Olof Algot Lennart Svahn, later Olof Lennart Swahn (8 April 1927 – 27 August 2008) was a Swedish journalist and radio and television personality.

==Early life==
Swahn was born on 8 April 1927 in Stockholm, Sweden, the son of Karl Algot Swahn (1900–1976), a salesman, and his wife Ellen Fryklund (1904–1999). He had a 15-year younger brother, Eigil Svahn. He graduated from Stockholms stads handelsgymnasium in 1947

==Career==
Swahn was a reporter for the Associated Press from 1948 to 1950 as well as for the newspaper Arbetaren and Sveriges Radio from 1950 to 1953. Swahn worked as a music critic for the newspaper Stockholms-Tidningen from 1953 to 1957 and studied at the University of Minnesota in the United States in 1955. He was a PR man for Svensk Filmindustri in 1957 and opera and ballet critic for the journal Scen och Salong from 1957 and culture reporter for Sveriges Radio from 1960.
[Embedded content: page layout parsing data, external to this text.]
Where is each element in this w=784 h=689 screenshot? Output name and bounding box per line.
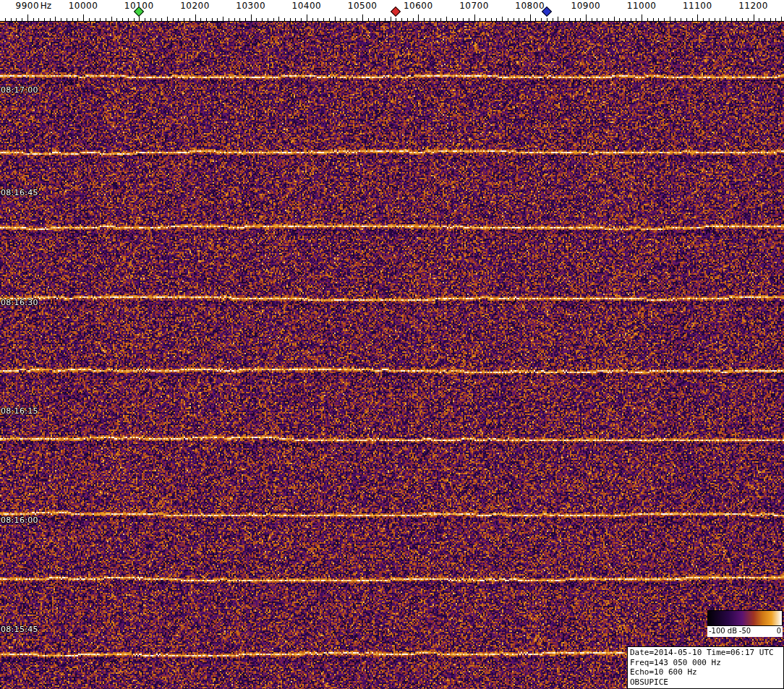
freq-tick <box>563 18 564 21</box>
freq-tick <box>474 14 475 21</box>
freq-tick <box>357 18 357 21</box>
freq-tick <box>463 18 464 21</box>
freq-tick <box>150 18 151 21</box>
freq-tick <box>764 18 765 21</box>
freq-tick <box>95 18 95 21</box>
freq-tick <box>72 18 73 21</box>
freq-tick <box>569 18 570 21</box>
freq-tick <box>318 18 318 21</box>
freq-tick <box>413 18 414 21</box>
freq-tick <box>658 18 659 21</box>
freq-tick <box>664 18 665 21</box>
freq-tick <box>541 18 542 21</box>
freq-tick <box>145 18 145 21</box>
freq-axis-label: 10400 <box>292 1 322 11</box>
frequency-axis: 9900100001010010200103001040010500106001… <box>0 0 784 22</box>
freq-tick <box>592 18 592 21</box>
freq-tick <box>614 17 615 21</box>
freq-tick <box>67 18 67 21</box>
freq-tick <box>748 18 749 21</box>
freq-tick <box>251 14 252 21</box>
freq-tick <box>340 18 341 21</box>
freq-tick <box>44 18 45 21</box>
freq-tick <box>50 18 51 21</box>
freq-tick <box>524 18 525 21</box>
freq-tick <box>385 18 385 21</box>
freq-tick <box>491 18 492 21</box>
freq-tick <box>446 17 447 21</box>
freq-tick <box>239 18 240 21</box>
freq-axis-label: 10900 <box>571 1 601 11</box>
freq-tick <box>553 18 553 21</box>
freq-tick <box>11 18 12 21</box>
freq-tick <box>770 18 771 21</box>
freq-tick <box>362 14 363 21</box>
freq-tick <box>602 18 603 21</box>
freq-tick <box>284 18 285 21</box>
meteor-spectrogram-app: 9900100001010010200103001040010500106001… <box>0 0 784 689</box>
freq-tick <box>530 14 531 21</box>
freq-tick <box>508 18 508 21</box>
freq-tick <box>401 18 402 21</box>
freq-tick <box>709 18 710 21</box>
freq-tick <box>38 18 39 21</box>
freq-tick <box>374 18 375 21</box>
info-frequency: Freq=143 050 000 Hz <box>630 658 781 668</box>
freq-axis-label: 10200 <box>180 1 210 11</box>
freq-tick <box>301 18 302 21</box>
freq-tick <box>307 14 307 21</box>
freq-tick <box>256 18 257 21</box>
red-frequency-marker-icon[interactable] <box>391 7 401 17</box>
freq-tick <box>675 18 676 21</box>
freq-tick <box>396 18 396 21</box>
freq-tick <box>167 17 168 21</box>
freq-tick <box>55 17 56 21</box>
freq-tick <box>636 18 636 21</box>
freq-tick <box>290 18 291 21</box>
freq-tick <box>351 18 352 21</box>
freq-tick <box>407 18 408 21</box>
observation-info-box: Date=2014-05-10 Time=06:17 UTC Freq=143 … <box>627 646 784 689</box>
freq-tick <box>229 18 229 21</box>
freq-tick <box>391 17 391 21</box>
freq-tick <box>631 18 631 21</box>
freq-tick <box>418 14 419 21</box>
freq-tick <box>346 18 346 21</box>
freq-tick <box>736 18 737 21</box>
freq-tick <box>514 18 514 21</box>
freq-axis-label: 10300 <box>236 1 265 11</box>
freq-tick <box>775 18 776 21</box>
freq-tick <box>178 18 179 21</box>
freq-tick <box>61 18 61 21</box>
color-scale-labels: -100 dB -50 0 <box>707 626 783 637</box>
freq-tick <box>83 14 84 21</box>
freq-tick <box>480 18 480 21</box>
freq-tick <box>742 18 743 21</box>
freq-tick <box>379 18 380 21</box>
freq-tick <box>625 18 626 21</box>
freq-tick <box>111 17 112 21</box>
freq-tick <box>496 18 497 21</box>
freq-tick <box>720 18 720 21</box>
freq-tick <box>608 18 609 21</box>
freq-tick <box>440 18 441 21</box>
freq-tick <box>335 17 336 21</box>
freq-tick <box>16 18 17 21</box>
info-date-time: Date=2014-05-10 Time=06:17 UTC <box>630 648 781 658</box>
freq-axis-label: 9900 <box>16 1 40 11</box>
freq-tick <box>692 18 693 21</box>
freq-tick <box>116 18 117 21</box>
freq-tick <box>703 18 704 21</box>
freq-tick <box>173 18 174 21</box>
freq-tick <box>217 18 218 21</box>
freq-tick <box>647 18 648 21</box>
freq-tick <box>642 14 642 21</box>
freq-tick <box>278 17 279 21</box>
freq-axis-label: 11000 <box>627 1 657 11</box>
spectrogram-waterfall[interactable] <box>0 22 784 689</box>
freq-tick <box>715 18 715 21</box>
freq-tick <box>575 18 576 21</box>
freq-tick <box>155 18 156 21</box>
freq-tick <box>106 18 106 21</box>
freq-tick <box>670 17 670 21</box>
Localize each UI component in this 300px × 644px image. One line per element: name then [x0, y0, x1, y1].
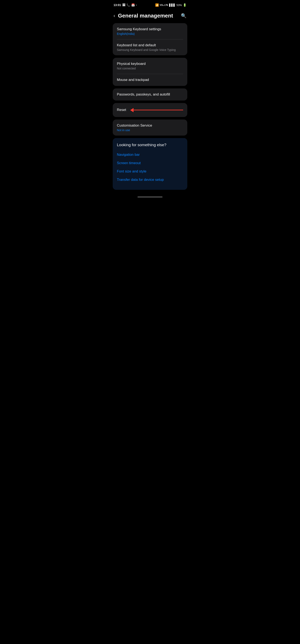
physical-keyboard-subtitle: Not connected: [117, 67, 183, 70]
font-size-link[interactable]: Font size and style: [117, 167, 183, 176]
home-indicator: [109, 194, 191, 199]
home-bar: [137, 196, 163, 198]
reset-title: Reset: [117, 108, 126, 112]
call-icon: 📞: [126, 3, 130, 7]
header-left: ‹ General management: [114, 12, 173, 19]
looking-section: Looking for something else? Navigation b…: [113, 138, 187, 190]
keyboard-list-title: Keyboard list and default: [117, 43, 183, 48]
dot-indicator: •: [136, 4, 137, 6]
status-bar: 13:01 🖼 📞 📅 • 📶 VOʟ LTE ▋▋▋ 53% 🔋: [109, 0, 191, 9]
customisation-card: Customisation Service Not in use: [113, 120, 187, 136]
arrow-head: [130, 108, 134, 112]
back-button[interactable]: ‹: [114, 14, 115, 18]
passwords-item[interactable]: Passwords, passkeys, and autofill: [113, 88, 187, 100]
status-left: 13:01 🖼 📞 📅 •: [114, 3, 137, 7]
physical-keyboard-title: Physical keyboard: [117, 62, 183, 66]
samsung-keyboard-title: Samsung Keyboard settings: [117, 27, 183, 32]
physical-keyboard-item[interactable]: Physical keyboard Not connected: [113, 58, 187, 74]
search-button[interactable]: 🔍: [181, 13, 186, 18]
signal-icon: ▋▋▋: [169, 4, 175, 7]
wifi-icon: 📶: [155, 3, 159, 7]
reset-arrow-container: [130, 108, 183, 112]
red-arrow: [130, 108, 183, 112]
physical-input-card: Physical keyboard Not connected Mouse an…: [113, 58, 187, 86]
page-header: ‹ General management 🔍: [109, 9, 191, 23]
lte-icon: VOʟ LTE: [160, 4, 168, 6]
reset-card: Reset: [113, 103, 187, 117]
reset-item[interactable]: Reset: [113, 103, 187, 117]
keyboard-list-subtitle: Samsung Keyboard and Google Voice Typing: [117, 48, 183, 52]
keyboard-settings-card: Samsung Keyboard settings English(India)…: [113, 23, 187, 55]
time-display: 13:01: [114, 3, 121, 7]
battery-percentage: 53%: [176, 4, 182, 7]
samsung-keyboard-subtitle: English(India): [117, 32, 183, 36]
nav-bar-link[interactable]: Navigation bar: [117, 150, 183, 159]
samsung-keyboard-item[interactable]: Samsung Keyboard settings English(India): [113, 23, 187, 39]
keyboard-list-item[interactable]: Keyboard list and default Samsung Keyboa…: [113, 39, 187, 55]
arrow-line: [134, 110, 183, 110]
looking-title: Looking for something else?: [117, 143, 183, 147]
mouse-trackpad-title: Mouse and trackpad: [117, 78, 183, 82]
customisation-subtitle: Not in use: [117, 128, 183, 132]
battery-icon: 🔋: [183, 3, 186, 7]
customisation-title: Customisation Service: [117, 123, 183, 128]
screen-timeout-link[interactable]: Screen timeout: [117, 159, 183, 167]
transfer-data-link[interactable]: Transfer data for device setup: [117, 176, 183, 184]
passwords-card: Passwords, passkeys, and autofill: [113, 88, 187, 100]
status-right: 📶 VOʟ LTE ▋▋▋ 53% 🔋: [155, 3, 186, 7]
passwords-title: Passwords, passkeys, and autofill: [117, 92, 183, 97]
gallery-icon: 🖼: [122, 3, 125, 7]
content-area: Samsung Keyboard settings English(India)…: [109, 23, 191, 194]
customisation-item[interactable]: Customisation Service Not in use: [113, 120, 187, 136]
page-title: General management: [118, 12, 173, 19]
mouse-trackpad-item[interactable]: Mouse and trackpad: [113, 74, 187, 86]
calendar-icon: 📅: [131, 3, 135, 7]
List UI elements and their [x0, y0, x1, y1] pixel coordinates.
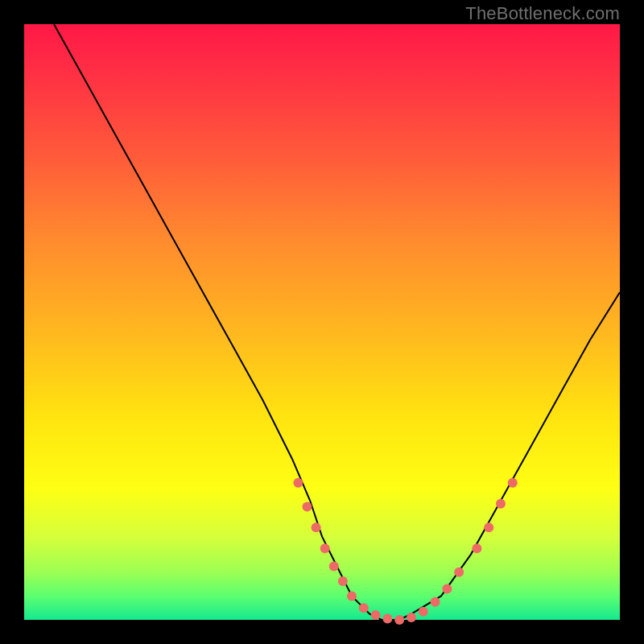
highlight-dot: [338, 576, 348, 586]
highlight-dot: [496, 499, 506, 509]
chart-svg: [24, 24, 620, 620]
highlight-dot: [303, 502, 312, 511]
highlight-dot: [442, 584, 452, 594]
highlight-dot: [329, 561, 339, 571]
watermark-text: TheBottleneck.com: [465, 3, 620, 24]
highlight-dot: [484, 522, 493, 532]
bottleneck-curve: [54, 24, 620, 620]
highlight-dot: [293, 478, 303, 488]
highlight-dot: [382, 614, 392, 624]
highlight-dot: [508, 478, 518, 488]
highlight-dot: [431, 597, 440, 607]
highlight-dot: [320, 543, 330, 553]
highlight-dot: [472, 543, 481, 553]
highlight-dot: [312, 522, 321, 532]
highlight-dot: [359, 603, 369, 613]
highlight-dot: [454, 568, 464, 577]
highlight-dot: [394, 615, 404, 625]
highlight-dot: [371, 610, 381, 620]
highlight-dot: [419, 607, 428, 617]
chart-frame: TheBottleneck.com: [0, 0, 644, 644]
marker-group: [293, 478, 517, 625]
highlight-dot: [407, 613, 416, 622]
highlight-dot: [347, 591, 357, 601]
Swahn was producer for Riksronden and På minuten and music and entertainment programs on radio and television. When he in the early 1970s came to television and became the host of the cafe program Halvsju he became nationally famous. He was TV host for Riksronden, På minuten, Babbel, Halvsju, Gäster med gester (Give Us a Clue), Razzel and Blåsningen. He also presented New Year's concerts and the Nobel Banquet as well as Melodifestivalen 1986 together with Tommy Engstrand.

Swahn was chairman of Stockholms sångarförbund from 1983.

==Personal life and death==
Swahn was for many years living with David Bonnier (born 1933), the son of publisher Kaj Bonnier and Ulla (née Wetterlind). Swahn and Bonnier lived together in an apartment, each with a door and nameplate on Odengatan in Stockholm. Two weeks before his death Swahn changed his address to Bonnier's summer house in Tyresö, where he spent much of his final time. Swahn moved to Maria Regina Hospice in Nacka in March 2008 where he spent four months. In late July 2008, Swahn was admitted to Södersjukhuset in Stockholm. On 19 August 2008 he was transferred to the Handen Hospital where he died a week later. Swahn was buried at Tyresö Begravningsplats close to Tyresö Church.